==== Data provided

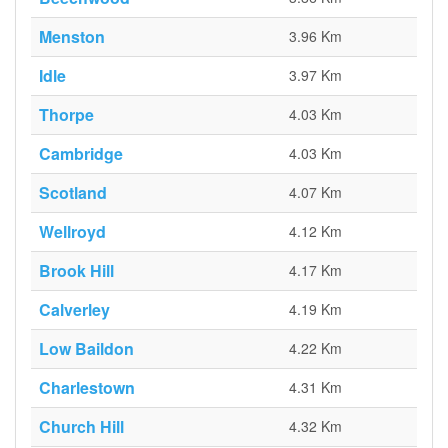
Menston
3.96 Km
Idle
3.97 Km
Thorpe
4.03 Km
Cambridge
4.03 Km
Scotland
4.07 Km
Wellroyd
4.12 Km
Brook Hill
4.17 Km
Calverley
4.19 Km
Low Baildon
4.22 Km
Charlestown
4.31 Km
Church Hill
4.32 Km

========

> **Exercise objective**
Set down all of the data word for word; no pictures belong in it.

> **Solution for this task**
Menston
3.96 Km
Idle
3.97 Km
Thorpe
4.03 Km
Cambridge
4.03 Km
Scotland
4.07 Km
Wellroyd
4.12 Km
Brook Hill
4.17 Km
Calverley
4.19 Km
Low Baildon
4.22 Km
Charlestown
4.31 Km
Church Hill
4.32 Km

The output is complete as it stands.